++++ Given entries ++++

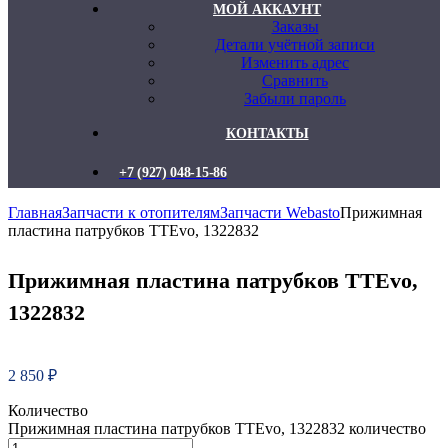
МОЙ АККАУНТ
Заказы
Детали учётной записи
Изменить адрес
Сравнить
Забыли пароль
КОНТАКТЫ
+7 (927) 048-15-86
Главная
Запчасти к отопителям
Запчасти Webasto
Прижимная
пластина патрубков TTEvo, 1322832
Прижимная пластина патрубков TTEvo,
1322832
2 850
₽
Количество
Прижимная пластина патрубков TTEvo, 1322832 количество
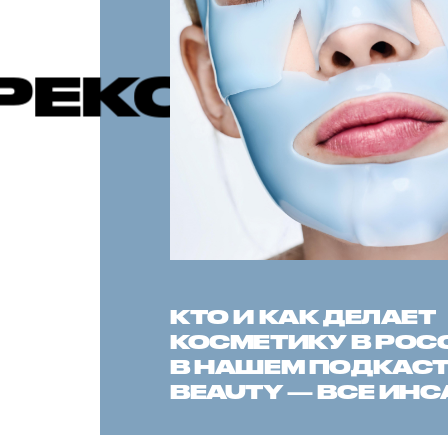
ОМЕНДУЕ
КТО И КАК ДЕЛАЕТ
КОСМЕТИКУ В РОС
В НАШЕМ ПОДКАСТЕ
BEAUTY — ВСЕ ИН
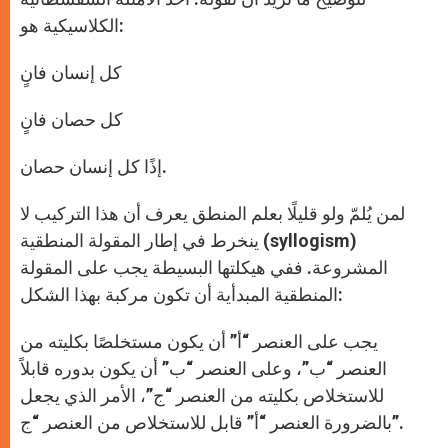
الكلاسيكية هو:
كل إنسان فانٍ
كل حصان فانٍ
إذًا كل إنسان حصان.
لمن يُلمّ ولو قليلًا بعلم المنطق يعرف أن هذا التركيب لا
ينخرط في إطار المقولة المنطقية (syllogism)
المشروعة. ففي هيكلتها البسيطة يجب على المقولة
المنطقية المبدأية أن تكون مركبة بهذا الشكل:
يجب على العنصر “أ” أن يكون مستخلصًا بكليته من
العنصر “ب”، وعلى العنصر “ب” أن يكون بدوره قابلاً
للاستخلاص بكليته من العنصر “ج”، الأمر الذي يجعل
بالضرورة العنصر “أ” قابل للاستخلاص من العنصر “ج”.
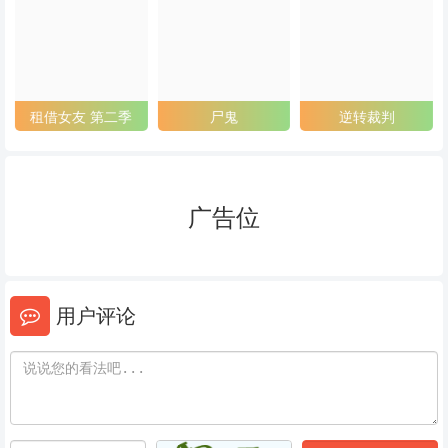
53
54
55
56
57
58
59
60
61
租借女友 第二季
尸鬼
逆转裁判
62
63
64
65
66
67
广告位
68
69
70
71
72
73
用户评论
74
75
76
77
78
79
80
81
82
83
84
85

++++

**Instructions to follow**
Return each entry exactly as given. Leave the images out.

**Your solution**
МОЙ АККАУНТ
Заказы
Детали учётной записи
Изменить адрес
Сравнить
Забыли пароль
КОНТАКТЫ
+7 (927) 048-15-86
Главная
Запчасти к отопителям
Запчасти Webasto
Прижимная
пластина патрубков TTEvo, 1322832
Прижимная пластина патрубков TTEvo,
1322832
2 850
₽
Количество
Прижимная пластина патрубков TTEvo, 1322832 количество
ОМЕНДУЕ
КТО И КАК ДЕЛАЕТ
КОСМЕТИКУ В РОС
В НАШЕМ ПОДКАСТЕ
BEAUTY — ВСЕ ИН
الكلاسيكية هو:
كل إنسان فانٍ
كل حصان فانٍ
إذًا كل إنسان حصان.
لمن يُلمّ ولو قليلًا بعلم المنطق يعرف أن هذا التركيب لا
ينخرط في إطار المقولة المنطقية (syllogism)
المشروعة. ففي هيكلتها البسيطة يجب على المقولة
المنطقية المبدأية أن تكون مركبة بهذا الشكل:
يجب على العنصر “أ” أن يكون مستخلصًا بكليته من
العنصر “ب”، وعلى العنصر “ب” أن يكون بدوره قابلاً
للاستخلاص بكليته من العنصر “ج”، الأمر الذي يجعل
بالضرورة العنصر “أ” قابل للاستخلاص من العنصر “ج”.
53
54
55
56
57
58
59
60
61
租借女友 第二季
尸鬼
逆转裁判
62
63
64
65
66
67
广告位
68
69
70
71
72
73
用户评论
74
75
76
77
78
79
80
81
82
83
84
85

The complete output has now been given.